The shares of Adani Total Gas, the conglomerate’s city-gas distributor, experienced a further descent of more than 3%, concluding at Rs 572 on the NSE in October this year.
This decline extended from their January 24 closing of Rs 3,891.75, resulting in an overall depreciation of 85.3%. The Hindenburg report had indicated that, even when disregarding the findings of its investigation, the financials of all seven key listed companies of the Adani Group were overvalued by 85% or more.
Adani Total Gas emerged as the most severely affected among the Adani group companies in the aftermath of the Hindenburg report earlier this year. The recent setback for the company includes the Delhi state government’s policy mandating the conversion of all commercial vehicles to electric vehicles by 2030.
Hindenburg Research had leveled serious allegations against the Adani Group, claiming to have uncovered evidence of accounting fraud, stock manipulation, and money laundering spanning decades within the conglomerate.
The report stated that Gautam Adani accumulated a net worth of around $120 billion, with an astounding increase of over $100 billion in the past three years primarily through the appreciation of stock prices in the group’s seven key listed companies, which witnessed an average spike of 819% during that period.

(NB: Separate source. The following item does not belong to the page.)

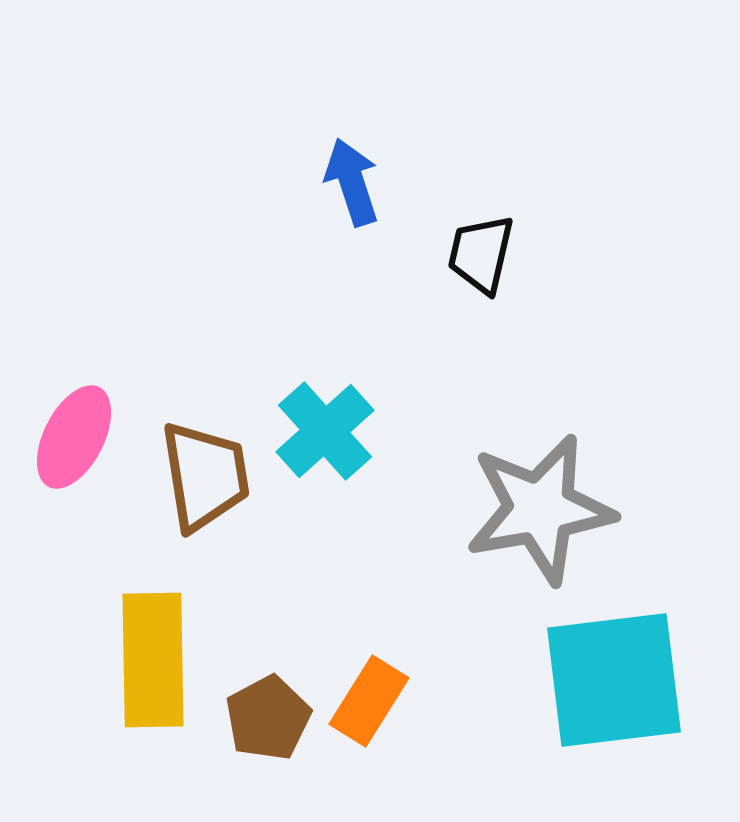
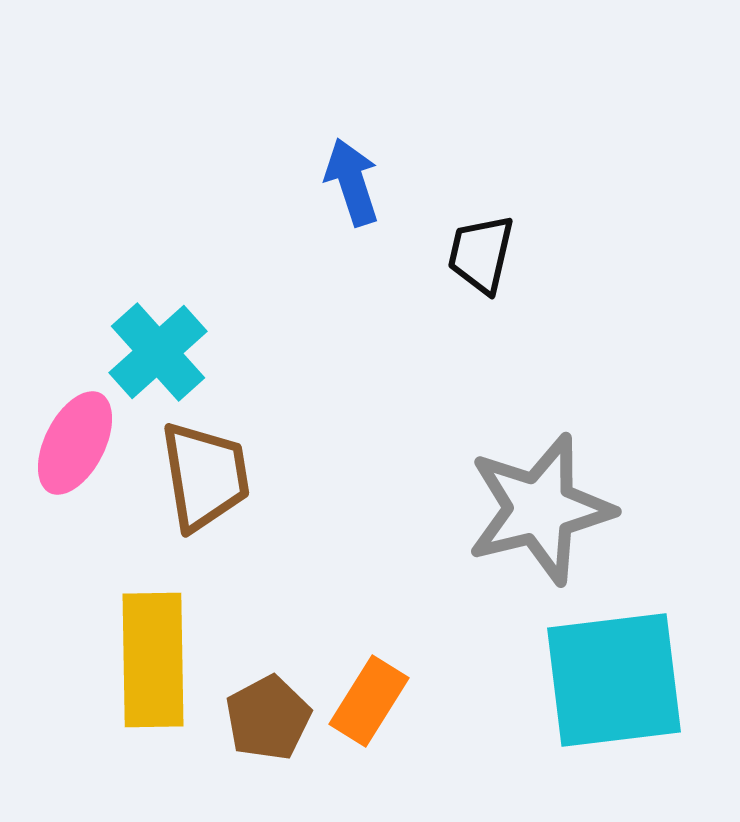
cyan cross: moved 167 px left, 79 px up
pink ellipse: moved 1 px right, 6 px down
gray star: rotated 4 degrees counterclockwise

Regarding the anticipated value loss for Adani Group’s shares, the Hindenburg report asserted, “The 7 key Adani listed companies have seen their stock prices mysteriously surge over the past 3 years, with most increasing multifold, ranking them individually among the largest companies in India.
As per the report, the 7 listed companies of the Adani Group are 85%+ overvalued, even if you ignore Hindenburg’s investigation and take the companies’ financials at face value.”
Highlighting the gravity of the situation, a former senior Reserve Bank of India (RBI) official, cited in the Hindenburg report, commented, “Any Group With Such A Meteoric Ride Based On Borrowings, Acquisitions, And An Elevated Stock Price Deserves Scrutiny.”
The Last Bit, Between financial responsibility and strategic decision-making, the Adani Group’s approach to raising funds for bond prepayment beckons a closer examination.